Drive already mounted at /content/gdrive; to attempt to forcibly remount, call drive.mount("/content/gdrive", force_remount=True).


In [146]:
train_df = pd.read_csv("/content/train.csv")
test_df = pd.read_csv("/content/test.csv")

In [147]:
train_df[train_df["target"] == 0]["text"].values[1]

'I love fruits'

In [148]:
train_df[train_df["target"] == 1]["text"].values[1]

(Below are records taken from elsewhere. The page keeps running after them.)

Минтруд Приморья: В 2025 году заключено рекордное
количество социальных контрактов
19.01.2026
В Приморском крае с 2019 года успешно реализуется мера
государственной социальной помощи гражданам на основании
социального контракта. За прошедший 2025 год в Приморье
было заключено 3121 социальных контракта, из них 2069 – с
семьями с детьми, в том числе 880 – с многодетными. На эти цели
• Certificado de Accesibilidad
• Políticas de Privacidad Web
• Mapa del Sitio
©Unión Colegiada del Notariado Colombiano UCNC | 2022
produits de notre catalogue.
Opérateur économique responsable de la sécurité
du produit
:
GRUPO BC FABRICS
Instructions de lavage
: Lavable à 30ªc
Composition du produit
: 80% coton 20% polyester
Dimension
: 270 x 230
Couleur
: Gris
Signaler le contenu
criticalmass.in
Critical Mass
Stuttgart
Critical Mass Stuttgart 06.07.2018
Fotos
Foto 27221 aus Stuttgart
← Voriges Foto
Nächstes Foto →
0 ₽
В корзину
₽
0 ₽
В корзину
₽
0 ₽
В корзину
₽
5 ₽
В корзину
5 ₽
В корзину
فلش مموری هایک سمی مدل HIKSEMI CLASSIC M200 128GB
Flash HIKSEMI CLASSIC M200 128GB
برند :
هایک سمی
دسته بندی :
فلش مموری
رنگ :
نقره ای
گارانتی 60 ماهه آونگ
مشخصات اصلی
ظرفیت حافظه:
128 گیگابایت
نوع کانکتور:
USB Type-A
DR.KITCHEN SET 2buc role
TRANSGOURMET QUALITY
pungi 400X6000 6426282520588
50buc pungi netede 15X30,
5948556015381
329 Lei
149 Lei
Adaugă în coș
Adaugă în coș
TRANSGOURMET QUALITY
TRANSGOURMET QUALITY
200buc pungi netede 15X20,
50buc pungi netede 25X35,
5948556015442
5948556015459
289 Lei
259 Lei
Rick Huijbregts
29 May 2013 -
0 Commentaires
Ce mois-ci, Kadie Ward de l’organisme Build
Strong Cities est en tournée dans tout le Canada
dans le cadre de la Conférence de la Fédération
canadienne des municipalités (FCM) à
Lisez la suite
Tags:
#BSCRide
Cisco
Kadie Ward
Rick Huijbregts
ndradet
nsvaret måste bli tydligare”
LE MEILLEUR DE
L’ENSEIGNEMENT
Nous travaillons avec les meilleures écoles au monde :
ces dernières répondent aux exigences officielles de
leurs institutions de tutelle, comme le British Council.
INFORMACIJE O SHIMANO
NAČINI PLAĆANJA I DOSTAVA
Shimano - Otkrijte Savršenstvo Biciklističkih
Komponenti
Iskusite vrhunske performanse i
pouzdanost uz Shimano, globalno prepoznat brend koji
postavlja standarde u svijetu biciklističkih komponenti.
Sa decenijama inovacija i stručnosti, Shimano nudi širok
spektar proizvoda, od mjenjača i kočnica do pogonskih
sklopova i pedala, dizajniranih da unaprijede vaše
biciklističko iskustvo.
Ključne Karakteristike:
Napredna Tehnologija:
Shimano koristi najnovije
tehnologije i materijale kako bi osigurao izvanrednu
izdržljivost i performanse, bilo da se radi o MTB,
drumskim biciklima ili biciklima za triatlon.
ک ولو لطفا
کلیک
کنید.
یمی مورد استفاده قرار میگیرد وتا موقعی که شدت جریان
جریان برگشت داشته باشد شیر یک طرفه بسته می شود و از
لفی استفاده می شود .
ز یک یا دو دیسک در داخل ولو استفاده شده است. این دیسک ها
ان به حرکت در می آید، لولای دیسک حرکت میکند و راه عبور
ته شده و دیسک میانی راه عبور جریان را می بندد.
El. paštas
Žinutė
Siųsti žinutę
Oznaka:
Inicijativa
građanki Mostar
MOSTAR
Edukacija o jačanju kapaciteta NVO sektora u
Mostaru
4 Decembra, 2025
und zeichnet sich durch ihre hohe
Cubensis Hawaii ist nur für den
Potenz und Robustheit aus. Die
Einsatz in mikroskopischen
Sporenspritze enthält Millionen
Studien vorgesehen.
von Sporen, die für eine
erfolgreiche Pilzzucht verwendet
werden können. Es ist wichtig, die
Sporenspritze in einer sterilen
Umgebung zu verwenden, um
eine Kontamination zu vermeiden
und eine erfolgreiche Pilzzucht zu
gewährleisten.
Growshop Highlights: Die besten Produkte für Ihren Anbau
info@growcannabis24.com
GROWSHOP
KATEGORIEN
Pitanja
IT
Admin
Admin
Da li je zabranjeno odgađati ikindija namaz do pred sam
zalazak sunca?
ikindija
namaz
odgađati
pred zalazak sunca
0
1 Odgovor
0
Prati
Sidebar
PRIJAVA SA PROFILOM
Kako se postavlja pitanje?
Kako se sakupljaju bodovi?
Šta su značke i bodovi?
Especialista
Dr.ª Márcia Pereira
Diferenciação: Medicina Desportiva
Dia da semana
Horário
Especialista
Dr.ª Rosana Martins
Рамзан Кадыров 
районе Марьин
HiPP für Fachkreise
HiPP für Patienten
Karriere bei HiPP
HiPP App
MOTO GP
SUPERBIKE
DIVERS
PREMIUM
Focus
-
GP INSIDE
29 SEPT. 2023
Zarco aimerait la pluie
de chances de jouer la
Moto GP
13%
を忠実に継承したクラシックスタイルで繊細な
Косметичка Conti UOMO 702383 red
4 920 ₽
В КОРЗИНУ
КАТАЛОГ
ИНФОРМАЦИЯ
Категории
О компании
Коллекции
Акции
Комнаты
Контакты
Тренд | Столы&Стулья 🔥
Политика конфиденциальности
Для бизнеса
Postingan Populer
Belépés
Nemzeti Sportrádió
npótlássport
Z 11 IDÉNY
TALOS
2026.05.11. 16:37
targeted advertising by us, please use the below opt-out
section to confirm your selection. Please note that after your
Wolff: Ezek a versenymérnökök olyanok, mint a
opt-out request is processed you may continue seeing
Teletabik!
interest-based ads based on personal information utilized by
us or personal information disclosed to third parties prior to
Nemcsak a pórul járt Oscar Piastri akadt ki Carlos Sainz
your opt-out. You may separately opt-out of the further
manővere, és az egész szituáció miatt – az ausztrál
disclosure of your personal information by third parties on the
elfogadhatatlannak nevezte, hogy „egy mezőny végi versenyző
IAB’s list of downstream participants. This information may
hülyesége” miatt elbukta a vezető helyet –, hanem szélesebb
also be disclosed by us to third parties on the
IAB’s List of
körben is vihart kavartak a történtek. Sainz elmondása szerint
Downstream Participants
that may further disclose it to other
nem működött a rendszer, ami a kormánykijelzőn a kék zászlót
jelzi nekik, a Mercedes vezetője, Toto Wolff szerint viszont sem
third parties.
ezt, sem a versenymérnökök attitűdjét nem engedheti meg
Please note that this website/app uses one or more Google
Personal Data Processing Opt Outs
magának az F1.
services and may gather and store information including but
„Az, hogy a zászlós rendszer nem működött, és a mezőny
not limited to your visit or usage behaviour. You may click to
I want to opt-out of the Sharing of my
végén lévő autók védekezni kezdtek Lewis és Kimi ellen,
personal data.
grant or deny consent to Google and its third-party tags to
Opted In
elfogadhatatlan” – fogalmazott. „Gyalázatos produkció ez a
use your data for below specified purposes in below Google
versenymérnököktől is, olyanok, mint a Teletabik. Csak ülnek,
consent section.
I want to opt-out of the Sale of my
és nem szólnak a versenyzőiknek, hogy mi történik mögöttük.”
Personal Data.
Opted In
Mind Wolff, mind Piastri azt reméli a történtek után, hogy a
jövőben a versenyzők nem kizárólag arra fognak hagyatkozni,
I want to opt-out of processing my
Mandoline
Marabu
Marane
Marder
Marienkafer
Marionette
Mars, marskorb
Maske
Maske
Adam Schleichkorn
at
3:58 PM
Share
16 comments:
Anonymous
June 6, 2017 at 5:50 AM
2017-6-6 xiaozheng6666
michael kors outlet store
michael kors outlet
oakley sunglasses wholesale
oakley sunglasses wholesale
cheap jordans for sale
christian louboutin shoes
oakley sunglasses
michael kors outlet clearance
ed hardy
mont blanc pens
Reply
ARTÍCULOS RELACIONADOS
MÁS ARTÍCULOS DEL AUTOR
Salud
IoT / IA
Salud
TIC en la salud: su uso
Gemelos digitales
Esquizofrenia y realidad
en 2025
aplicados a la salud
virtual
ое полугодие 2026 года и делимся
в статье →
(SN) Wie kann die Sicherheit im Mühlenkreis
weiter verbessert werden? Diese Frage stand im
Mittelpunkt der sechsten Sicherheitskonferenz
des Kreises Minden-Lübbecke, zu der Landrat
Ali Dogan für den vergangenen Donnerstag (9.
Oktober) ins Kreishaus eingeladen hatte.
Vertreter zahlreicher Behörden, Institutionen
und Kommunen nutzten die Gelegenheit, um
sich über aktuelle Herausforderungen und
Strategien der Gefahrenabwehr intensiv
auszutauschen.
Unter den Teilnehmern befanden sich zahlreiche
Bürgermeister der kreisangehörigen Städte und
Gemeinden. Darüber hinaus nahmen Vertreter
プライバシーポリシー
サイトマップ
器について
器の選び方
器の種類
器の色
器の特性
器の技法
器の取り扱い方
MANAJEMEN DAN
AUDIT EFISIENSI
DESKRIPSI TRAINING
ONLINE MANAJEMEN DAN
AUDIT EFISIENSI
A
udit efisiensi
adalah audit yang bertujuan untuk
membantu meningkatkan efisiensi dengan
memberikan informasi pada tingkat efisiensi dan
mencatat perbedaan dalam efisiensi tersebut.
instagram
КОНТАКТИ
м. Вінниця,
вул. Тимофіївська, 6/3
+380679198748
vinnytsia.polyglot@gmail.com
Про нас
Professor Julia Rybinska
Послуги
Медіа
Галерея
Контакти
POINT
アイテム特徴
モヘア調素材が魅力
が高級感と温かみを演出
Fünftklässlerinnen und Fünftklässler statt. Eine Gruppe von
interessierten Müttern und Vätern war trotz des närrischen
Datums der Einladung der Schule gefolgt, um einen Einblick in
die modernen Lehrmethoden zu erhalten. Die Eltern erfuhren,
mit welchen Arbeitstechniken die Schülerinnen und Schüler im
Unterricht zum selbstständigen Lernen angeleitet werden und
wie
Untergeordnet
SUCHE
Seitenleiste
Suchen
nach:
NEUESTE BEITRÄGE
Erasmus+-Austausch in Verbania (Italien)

'Forest fire near La Ronge Sask. Canada'

In [149]:
count_vectorizer = feature_extraction.text.CountVectorizer()

## let's get counts for the first 5 tweets in the data
example_train_vectors = count_vectorizer.fit_transform(train_df["text"][0:5])

In [150]:
## we use .todense() here because these vectors are "sparse" (only non-zero elements are kept to save space)
print(example_train_vectors[0].todense().shape)
print(example_train_vectors[0].todense())

(1, 54)
[[0 0 0 1 1 1 0 0 0 0 0 0 1 1 0 0 0 0 1 0 0 0 0 0 0 1 0 0 0 1 0 0 0 0 1 0
  0 0 0 1 0 0 0 0 0 0 0 0 0 1 1 0 1 0]]


In [151]:
X = train_df["text"]
y = train_df["target"]
X_submission = test_df['text']

In [177]:
# Convert binary vectors to TF-IDF representation
tfidf_vectorizer = TfidfVectorizer(binary=True, max_features=5000)  # Adjust max_features as needed
X_tfidf = tfidf_vectorizer.fit_transform(X)
X_submission_tfidf = tfidf_vectorizer.fit_transform(X_submission)

In [178]:
X_train, X_test, y_train, y_test = train_test_split(
    X, y, test_size=0.2, random_state=42
)

In [190]:
# Tokenize the text
tokenizer = Tokenizer()
tokenizer.fit_on_texts(X)

# Tokenize and pad sequences for training data
sequences_train = tokenizer.texts_to_sequences(X_train)
X_train_padded = pad_sequences(sequences, maxlen=max_sequence_length, padding='post', truncating='post')
sequences_submission = tokenizer.texts_to_sequences(X_submission)
X_submission_padded = pad_sequences(sequences_submission, maxlen=max_sequence_length, padding='post', truncating='post')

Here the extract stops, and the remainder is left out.